Assume you have the XML file which is transferred to your local system by some other application. The file has customer’s data and it is needed to process this data using pig. But the challenge here is that file is not simple text or CSV file, it is the XML file. Let’s try this.
Please follow the below steps:-
Step 1: Sample file
Don’t you have customer’s data? No worry download the file from here customers_data or Create a sample file named as customers_data.xml.If you have a file in windows then transfer it to your Linux machine via WinSCP.I have a local directory as /root/bigdataprogrammers/input_files, so I have kept a customers_data.xml file in that directory.
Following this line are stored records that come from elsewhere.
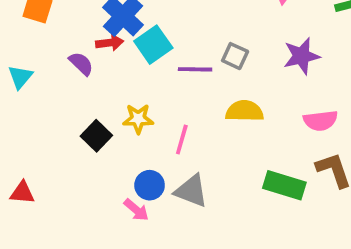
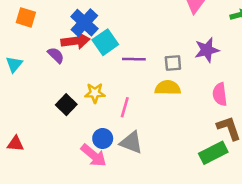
red arrow: (110, 43) -> (75, 41), size x1.5
gray square: (235, 56) -> (173, 63), moved, turned -30
pink semicircle: (320, 121) -> (220, 94), turned 90
green rectangle: (284, 185) -> (213, 153), moved, turned -44
pink arrow: (136, 210) -> (94, 155), size x1.5

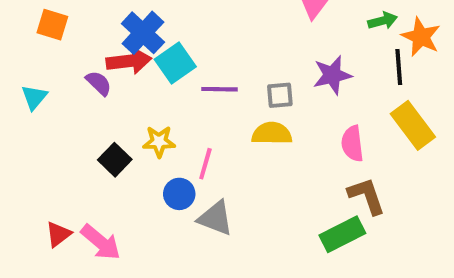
blue circle: (103, 138) -> (179, 194), moved
red triangle: (15, 144) -> (58, 234), moved, turned -42
pink arrow: (94, 155) -> (101, 242), moved

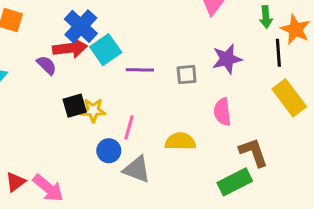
green arrow: (383, 21) -> (266, 17), turned 100
yellow semicircle: (272, 133) -> (180, 141), moved
pink semicircle: (352, 144) -> (222, 112), moved
black square: (115, 160) -> (75, 106), moved, turned 30

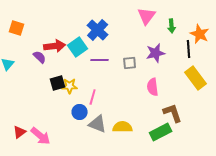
green arrow: (266, 17) -> (172, 26), moved
blue cross: (81, 26) -> (98, 30), moved
yellow semicircle: (180, 141) -> (123, 127), moved

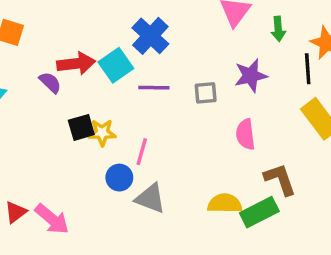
yellow semicircle: (123, 127) -> (225, 203), moved

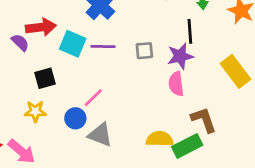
cyan square: (116, 65) -> (73, 44), moved, turned -32
black line: (308, 69) -> (190, 31), moved
purple star: (251, 76) -> (180, 56), moved
yellow star: (102, 133) -> (35, 111), moved
pink line: (142, 152) -> (93, 98), turned 30

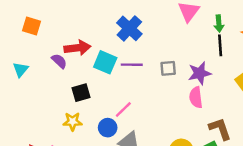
black line: (190, 31) -> (220, 45), moved

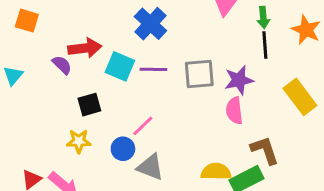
gray square: (168, 68) -> (199, 74), size x1.5

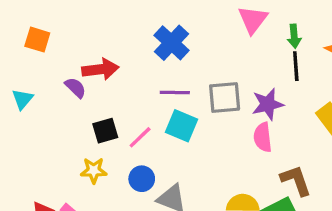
cyan square: (120, 66) -> (181, 126), moved
pink line: (143, 126) -> (140, 137), moved

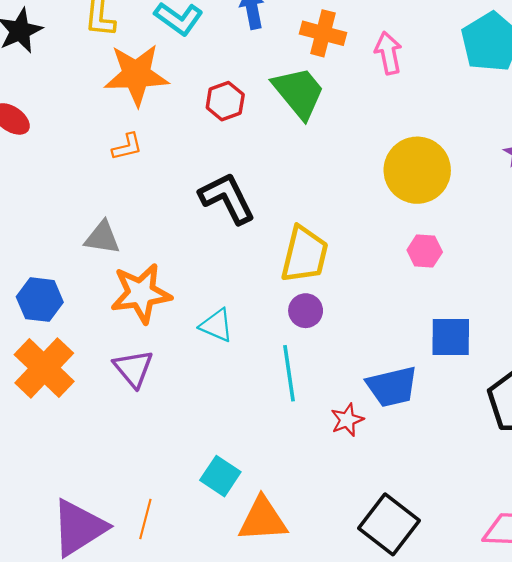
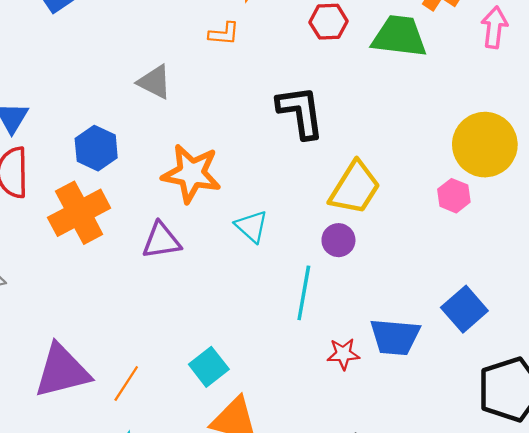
green trapezoid: (299, 92) -> (399, 36), turned -62
gray triangle: (102, 238) -> (155, 82), moved
pink hexagon: (425, 251) -> (454, 196), moved
blue square: (451, 337) -> (464, 309), turned 30
purple triangle: (133, 368) -> (161, 241), turned 42

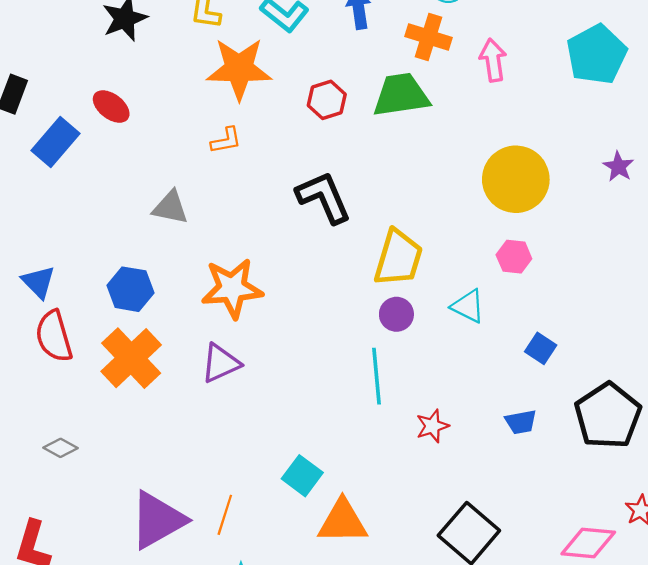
pink hexagon: (454, 196) -> (514, 257), moved
cyan triangle: (252, 226) -> (468, 306), moved
blue square: (464, 309) -> (541, 348), size x0.7
blue trapezoid: (395, 337) -> (521, 422), moved, size x0.6

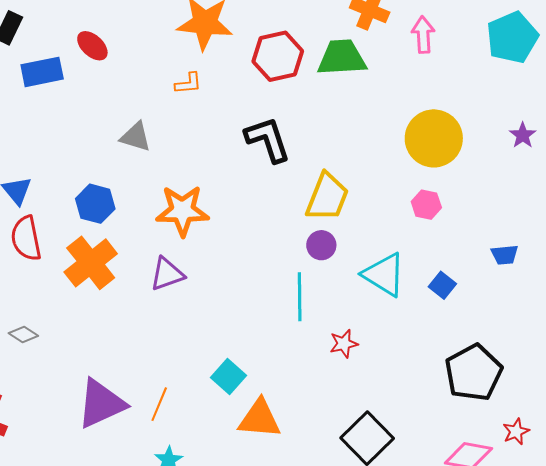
red hexagon: (327, 100) -> (278, 56), size x1.5
blue rectangle: (55, 142) -> (42, 72), turned 33
cyan triangle: (468, 306) -> (384, 275), moved, size x1.5
black pentagon: (608, 416) -> (473, 373), moved
blue trapezoid: (521, 422) -> (505, 255), moved

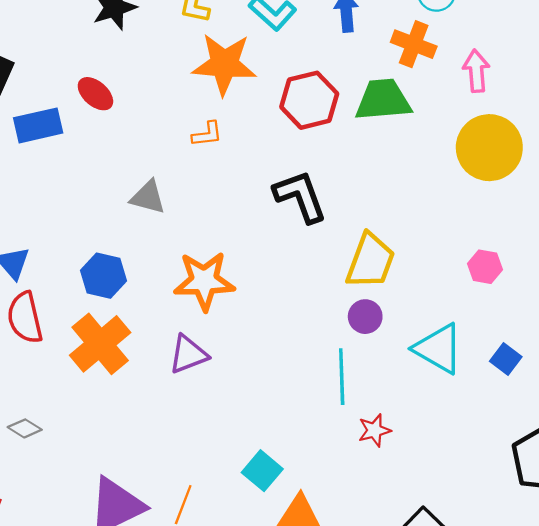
yellow circle: (434, 138) -> (489, 148), moved
red star: (344, 344) -> (374, 430), moved

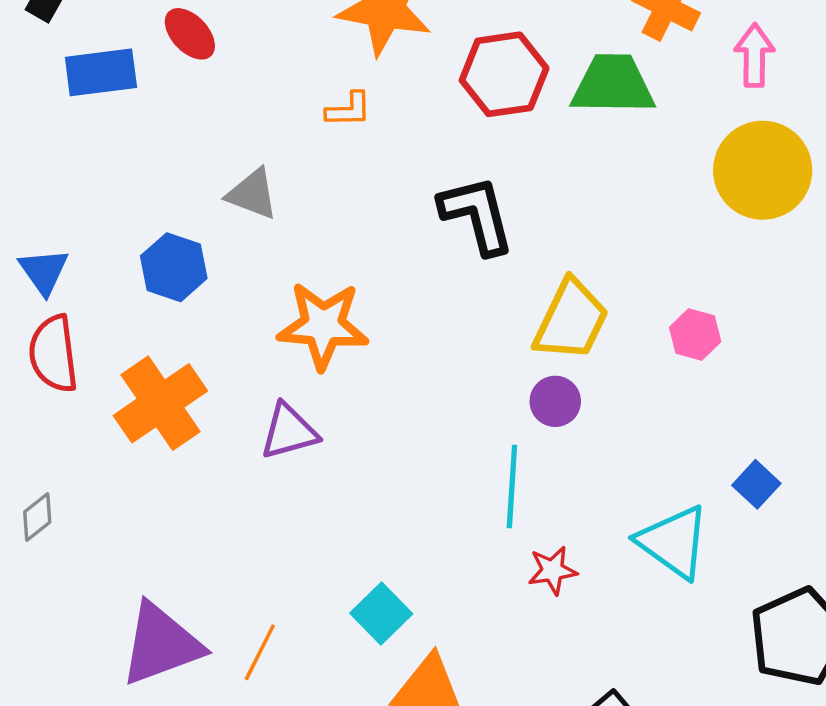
pink hexagon: (485, 267) -> (695, 334), moved
blue hexagon: (104, 276) -> (174, 267), moved
cyan triangle: (438, 349) -> (673, 542), moved
gray diamond: (25, 428) -> (37, 517), turned -76

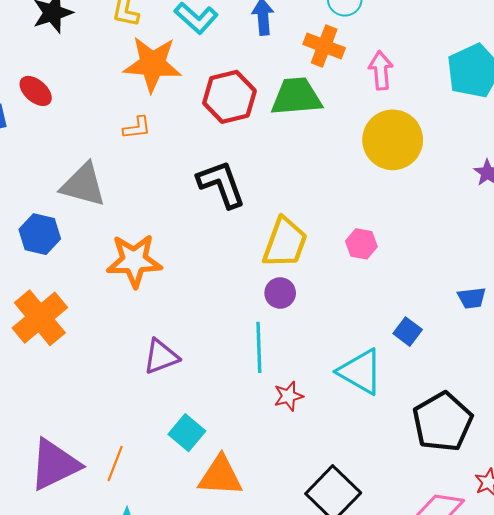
gray triangle: (252, 194) -> (83, 185), size x1.4
purple triangle: (289, 432) -> (161, 357), moved

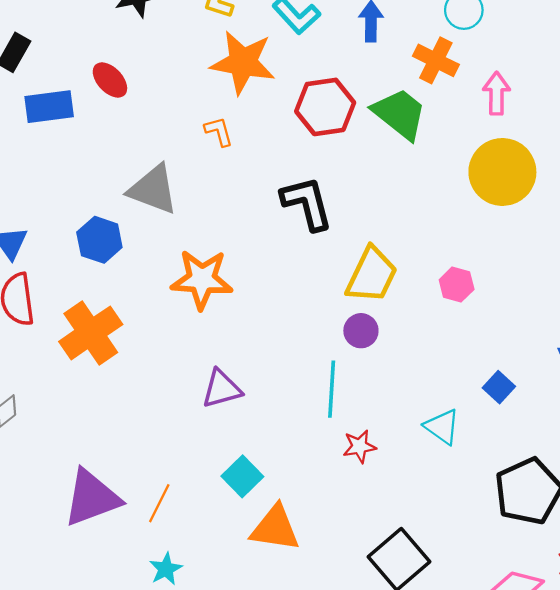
green trapezoid: (296, 97) -> (400, 114), turned 38
orange L-shape: (137, 128) -> (219, 132), turned -104
cyan triangle: (360, 372) -> (442, 427), size x0.7

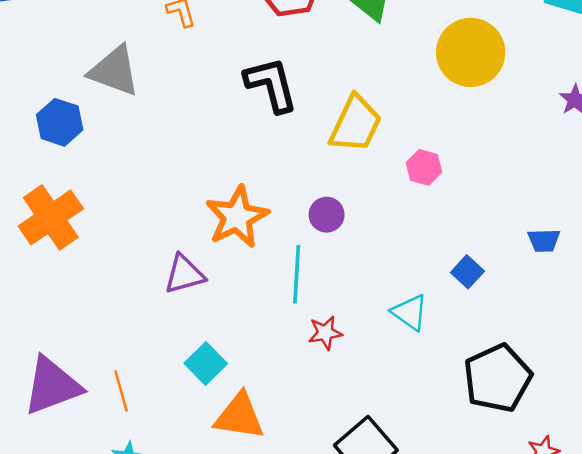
yellow trapezoid: (372, 275) -> (355, 124), moved
orange star: (202, 279) -> (237, 217), moved, turned -30
orange line: (159, 503) -> (121, 391), turned -42

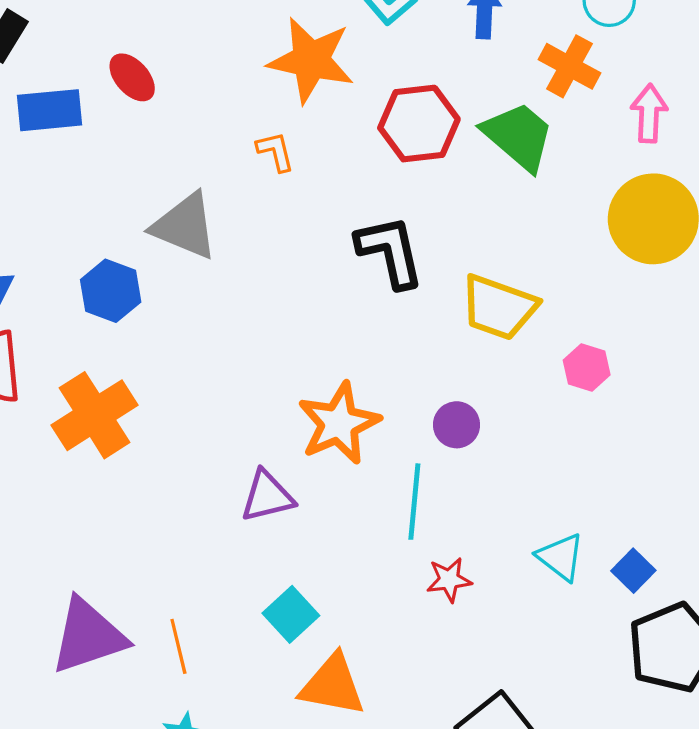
yellow trapezoid: (355, 124) -> (499, 307), turned 82
blue square: (467, 272) -> (633, 571), moved

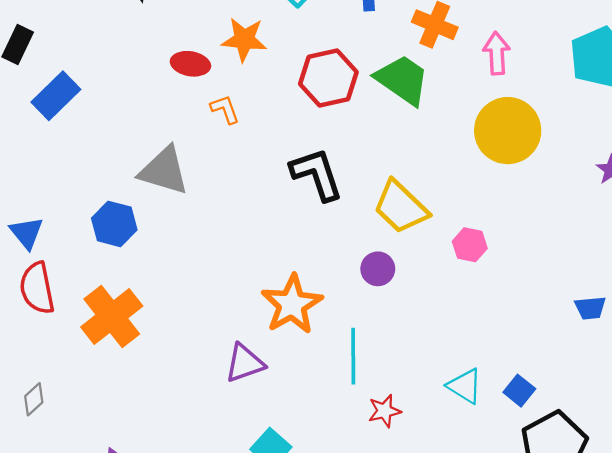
orange star: (311, 60) -> (244, 39), size x0.7
red ellipse: (132, 77) -> (190, 64), moved, turned -33
blue rectangle: (49, 110) -> (56, 96), turned -33
yellow trapezoid: (499, 307) -> (401, 207), turned 30
purple circle: (457, 425) -> (378, 269), moved

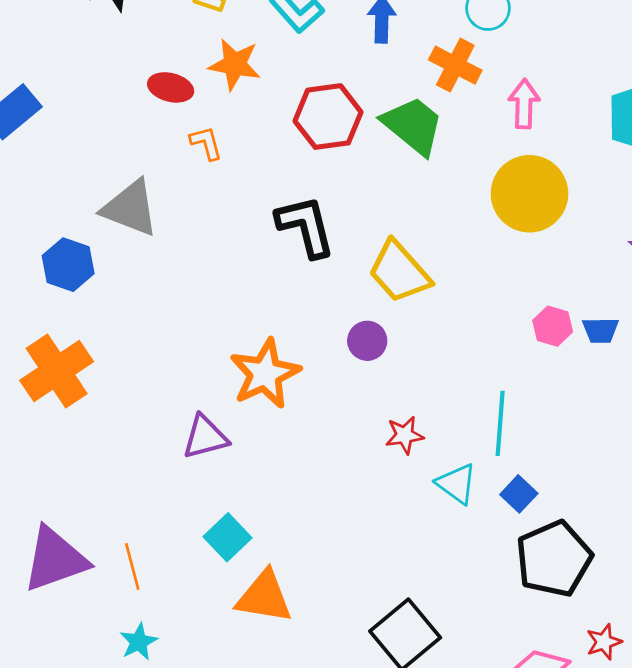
pink hexagon: (470, 245) -> (553, 326), moved
blue trapezoid: (590, 308) -> (600, 330), moved
cyan line: (353, 356) -> (500, 423), moved
red star: (384, 411) -> (405, 435), moved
Please refer below screenshot.
You can see content of that file using below command in shell.
Please observe content carefully, because in this whole article understanding the content of the file is most important.
You can see that we have “customer” tag which is repeated and every time it has information of different customer .which further have three subtags and that is “name”,”id” and “city”.
Now our main aim is to create a single record for each customer and this one record will have three columns as name, id, and city.once we achieve this into one relation of pig, we are done.we can further process this relation as per our needs.
Step 2: Move to Hdfs
As this XML file is present in a local system, so let’s keep it into hdfs location. I already have location i.e. ‘hdfs://sandbox.hortonworks.com:8020/user/root/bigdataprogrammers/ip/’
Please use below command to put this XML file to hdfs location.
hadoop fs -put /root/bigdataprogrammers/input_files/customers_data.xml hdfs://sandbox.hortonworks.com:8020/user/root/bigdataprogrammers/ip/
Enter a below-mentioned command in putty
It will take you to the grunt shell.
Step 2: Macro definition
There must be something which should read values which are present inside the tags right?Like when I say <id>34</id> it should give me 34. So for that, we need to create a macro as below.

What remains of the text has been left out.